I had previously bought one of those little usb wifi nubs for this, but apparently on Mac it’s not a thing to run two Wifi connections at once. I’m going by memory here, which is not to be trusted, but I seem to remember trying thoroughly several months ago, and could not make it work.
Did I see a mismatch of channels along the way here? Your Extender is serving on channel ‘2’ and the jackpot is channel ‘1’? Or did I misread this?
It seems like they’re just not communicating at all, which could be a channel mismatch thing.
I could see how it might look that way, but:
The above is my extender. The below is the FluidNC AP (the fallback mode).
This only means the AP mode is on a different channel than my extender.
Sadly, I don’t think this info helps get connected.
I wonder if in STA mode it’s also using a narrow channel that the extender isn’t on. These radios simply are ships passing in the night (not connecting). I’ve seen this with iOT types of things that I have that just won’t seem to connect unless it’s the third thursday of next week.
If you have a big enough network junk box, I’d try to connect with another router (I know your home one didn’t work out months ago). something that’s broadcasting on all channels, and really dumb, and not wifi 6 super duperness.
My own equipment is a ubiquiti AP, located on the other side of the literal firewall of my garage, and signal goes through my HVAC equipment. So, unless you’ve got a faulty esp32, this should be working in your situation.
@williamaadams Thanks for the help efforts.
According to the FluidNC command ( $Wifi/ListAPs ) it can see the extender at 100% strength. If it was looking on a wrong channel it would not see it. Whatever is wrong, I don’t think it’s a channel mismatch.
the fact the board can see the access point is promising, at least the radios are communicating. The one thing that happens next to get a connection is negotiating the handshake. for that, the WPA2-PSK things have to match, and the encryption type (TKIP, or AES) need to match as well.
And final Columbo question, Are you absolutely SURE the password to the access point is correct in your config…
One can always doubt and double check.
Well, the underlying BSD Unix OS can do it… but this isn’t the first time that Mac OS won’t let you do stuff the underlying Unix is perfectly happy to do. too bad, it was a cheap solution for me.
I just received a 6pack board (also fluidnc), and installed it on my network. My house has wifi access points, of varying degrees of age, but all ubiquiti.
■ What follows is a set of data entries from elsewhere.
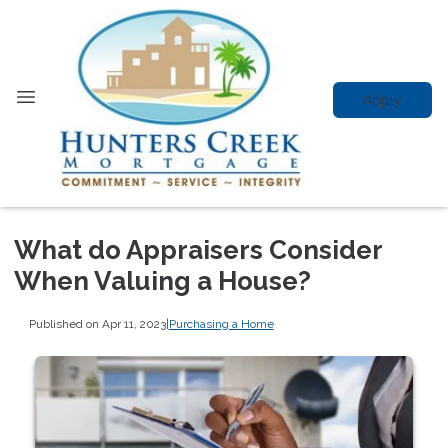
Apply
What do Appraisers Consider
When Valuing a House?
Published on Apr 11, 2023
|
Purchasing a Home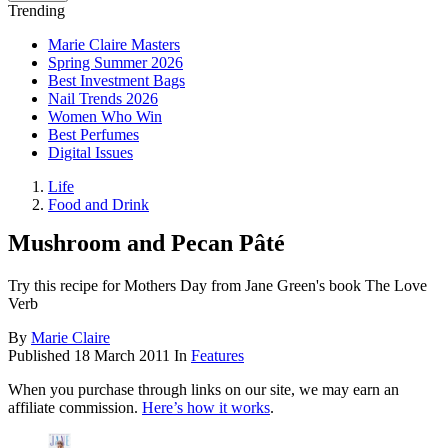
Trending
Marie Claire Masters
Spring Summer 2026
Best Investment Bags
Nail Trends 2026
Women Who Win
Best Perfumes
Digital Issues
Life
Food and Drink
Mushroom and Pecan Pâté
Try this recipe for Mothers Day from Jane Green's book The Love
Verb
By
Marie Claire
Published
18 March 2011
In
Features
When you purchase through links on our site, we may earn an
affiliate commission.
Here’s how it works
.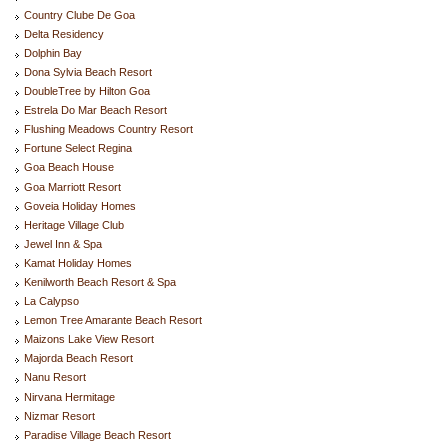
Country Clube De Goa
Delta Residency
Dolphin Bay
Dona Sylvia Beach Resort
DoubleTree by Hilton Goa
Estrela Do Mar Beach Resort
Flushing Meadows Country Resort
Fortune Select Regina
Goa Beach House
Goa Marriott Resort
Goveia Holiday Homes
Heritage Village Club
Jewel Inn & Spa
Kamat Holiday Homes
Kenilworth Beach Resort & Spa
La Calypso
Lemon Tree Amarante Beach Resort
Maizons Lake View Resort
Majorda Beach Resort
Nanu Resort
Nirvana Hermitage
Nizmar Resort
Paradise Village Beach Resort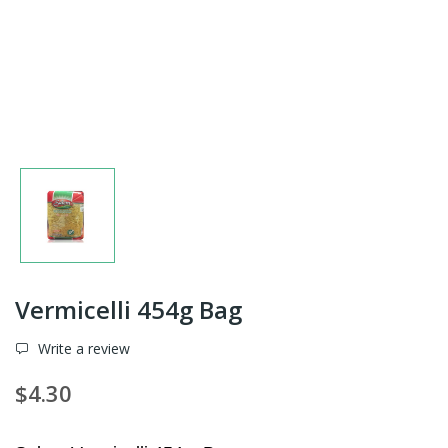
Vermicelli 454g Bag
Write a review
$4.30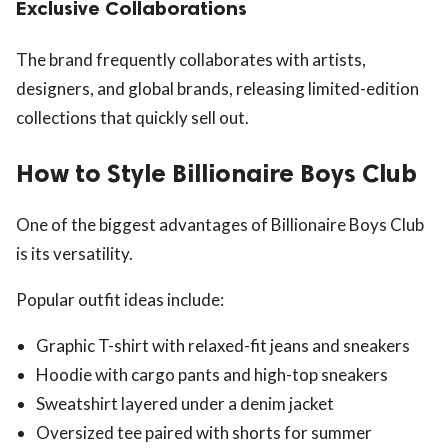
Exclusive Collaborations
The brand frequently collaborates with artists,
designers, and global brands, releasing limited-edition
collections that quickly sell out.
How to Style Billionaire Boys Club
One of the biggest advantages of Billionaire Boys Club
is its versatility.
Popular outfit ideas include:
Graphic T-shirt with relaxed-fit jeans and sneakers
Hoodie with cargo pants and high-top sneakers
Sweatshirt layered under a denim jacket
Oversized tee paired with shorts for summer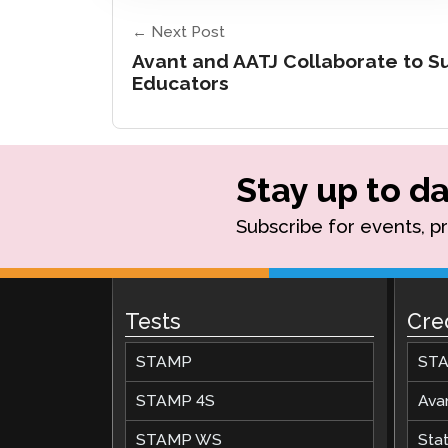
← Next Post
Avant and AATJ Collaborate to 
Educators
Stay up to da
Subscribe for events, p
Tests
Cre
STAMP
STA
STAMP 4S
Ava
STAMP WS
Stat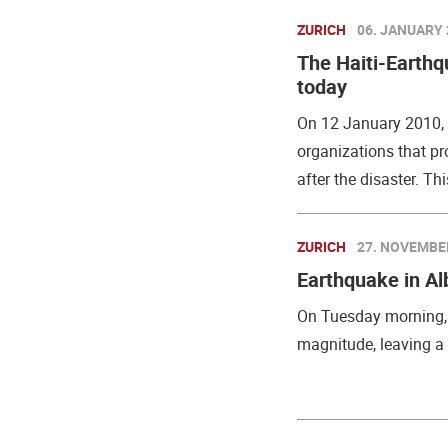
ZURICH
06. JANUARY 
The Haiti-Earthq
today
On 12 January 2010, t
organizations that p
after the disaster. Thi
ZURICH
27. NOVEMBE
Earthquake in Al
On Tuesday morning, 
magnitude, leaving a t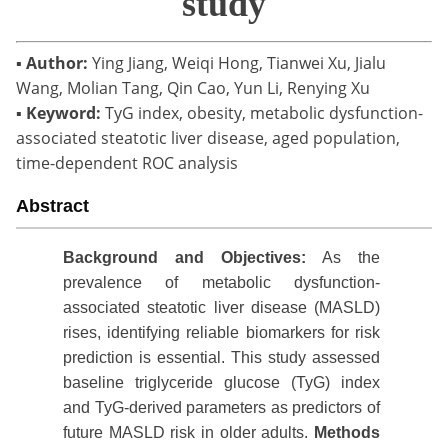
study
▪
Author:
Ying Jiang, Weiqi Hong, Tianwei Xu, Jialu
Wang, Molian Tang, Qin Cao, Yun Li, Renying Xu
▪
Keyword:
TyG index, obesity, metabolic dysfunction-
associated steatotic liver disease, aged population,
time-dependent ROC analysis
Abstract
Background
and Objectives:
As the
prevalence of metabolic dysfunction-
associated steatotic liver disease (MASLD)
rises, identifying reliable biomarkers for risk
prediction is essential. This study assessed
baseline triglyceride glucose (TyG) index
and TyG-derived parameters as predictors of
future MASLD risk in older adults.
Methods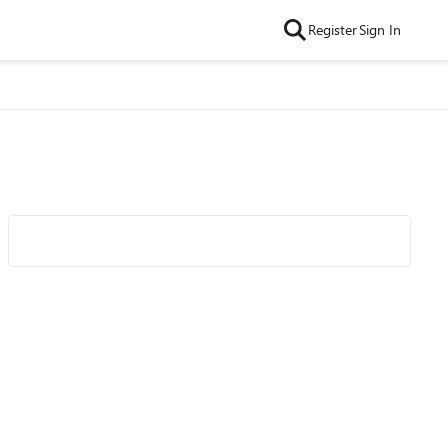
Register
Sign In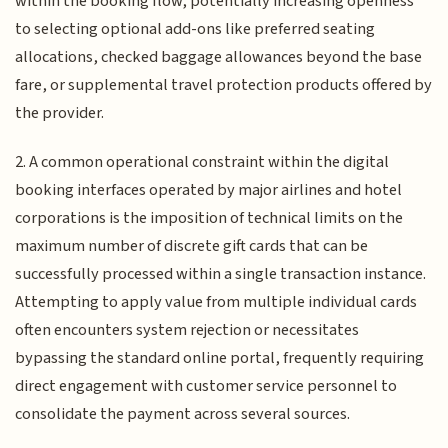
within the booking flow, potentially increasing openness
to selecting optional add-ons like preferred seating
allocations, checked baggage allowances beyond the base
fare, or supplemental travel protection products offered by
the provider.
2. A common operational constraint within the digital
booking interfaces operated by major airlines and hotel
corporations is the imposition of technical limits on the
maximum number of discrete gift cards that can be
successfully processed within a single transaction instance.
Attempting to apply value from multiple individual cards
often encounters system rejection or necessitates
bypassing the standard online portal, frequently requiring
direct engagement with customer service personnel to
consolidate the payment across several sources.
There is an access point just on the other side of the wall from my office where I powered up the board.
The 6 pack did not connect to that access point. Instead, it went for the one that’s down in the basement, the same one my jackpot board in the garage connects to.
It could have gone for the one upstairs, which is more of a clear path, but not, it went for this one.
The info on it is:
Channel 1 (2.4 GHz, 20MHz)
WiFi 4
MIMO Configuration: 1x1
So, I’m really thinking your extender is either too smart, or too dumb for its own good. I’d try with a standard wifi router thing to test all these assumptions. If that works, then we know it’s the extender.